In most states, including California, the act of leaving the scene of an accident—whether the driver of a vehicle caused the hit and run car accident or not—can lead to serious legal consequences. The fact that a party left the scene is usually enough to face hit and run consequences, ranging from misdemeanor hit and run charges to felony offenses, depending on the severity of the damage and injuries involved.

An exception to this might occur if someone left the scene to get help, provided that he or she returns immediately. This underscores the importance of understanding how serious a hit and run can be, and why it is essential to call the police or other law enforcement immediately after an auto accident. Failing to do so can lead to difficulties with both the legal system and insurance companies. The evidence needed to prove a hit and run might involve witness testimony, surveillance footage, or physical evidence at the scene.

In California, the hit and run consequences can be particularly stringent, affecting everything from car insurance premiums to one’s criminal record. Penalties might include fines, county jail time, increases in auto insurance rates, or the suspension of a driver’s license. Cooperation with law enforcement and your insurance company, along with a clear understanding of your rights and responsibilities, can be crucial in navigating the complex landscape of hit and run charges.

Major vs. Minor Penalties

Is a Hit and Run a Felony or Misdemeanor?

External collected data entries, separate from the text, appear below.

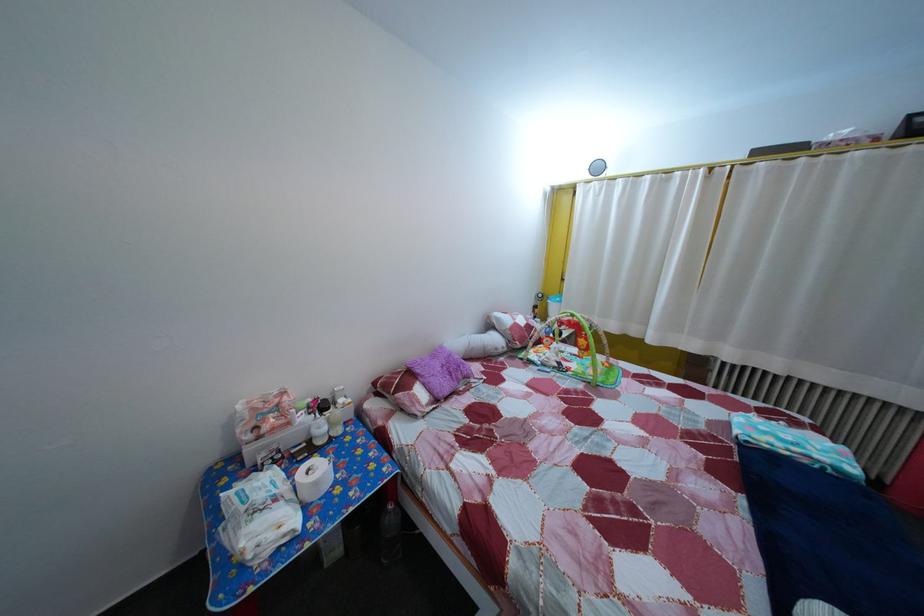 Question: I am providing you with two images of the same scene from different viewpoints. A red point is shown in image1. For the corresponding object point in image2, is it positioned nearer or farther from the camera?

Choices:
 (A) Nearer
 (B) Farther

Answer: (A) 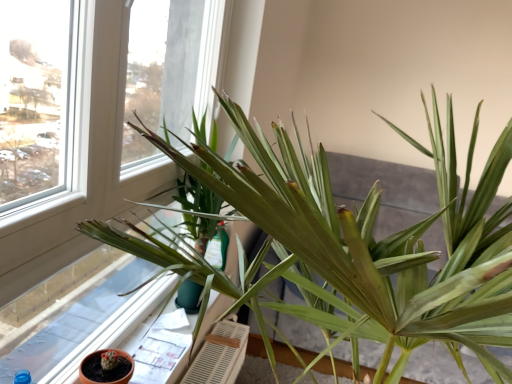 Question: Should I look upward or downward to see green leafy plant at center?

Choices:
 (A) up
 (B) down

Answer: (B)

Hit and run consequences vary from state to state. Many states classify the charge as either a felony or misdemeanor depending on specific circumstances. Felony charges tend to be imposed in instances where a person has suffered any kind of injury, whether the injured person was a pedestrian or occupant in another vehicle. 

Guilty persons may be fined anywhere from $5,000 to $20,000. In addition, they may face the possibility of jail time of up to 15 years. A misdemeanor offense, while less severe than a felony, is punishable by a fine of up to $5,000 and also up to one year in jail.

License Points

How Many Points for Leaving the Scene of an Accident?

In addition to criminal consequences of a hit and run, almost every state imposes administrative penalties related to the person’s license. Any conviction will usually result in automatic suspension, or even revocation of the driver’s license for about six months. Some states impose the suspension for as long as three years. Other states impose the suspension for a lifetime, depending on the circumstances of the accident.

At-fault drivers may also be subject to civil cases. An injured party can file an injury claim for damages to their property. They may also be able to file for compensation for medical treatment and lost wages.

What Evidence is Needed to Convict a Hit and Run?

In a criminal trial, a prosecutor must usually prove the following facts to find someone guilty of a hit and run:

  • While driving, the defendant was involved in the vehicle accident
  • The accident caused serious injury, permanent injury, or death to someone else
  • The defendant knew he or she was involved in the accident that caused injury to someone else, or knew that injury was probable given the circumstances of the accident, AND he or she willfully failed to perform one or more of the following duties:
    • To stop immediately at the scene
    • To provide reasonable assistance to any injured persons
    • To give involved parties or authorities their contact and vehicle information; if not their vehicle, to provide the details for the owner of the vehicle; to provide the name and details of injured individuals in his or her vehicle; to show a driver’s license upon request at the scene; to notify authorities without unnecessary delay to fatalities as a result of the accident.

The Bottom Line

The hit and run consequences in states across the United States, and especially in California, are severe and multifaceted. Whether it’s a minor hit and run charge or a felony offense, the legal system treats these incidents seriously. Drivers involved in an auto accident must understand the importance of remaining at the scene, calling the police or other law enforcement, and cooperating fully with their insurance company.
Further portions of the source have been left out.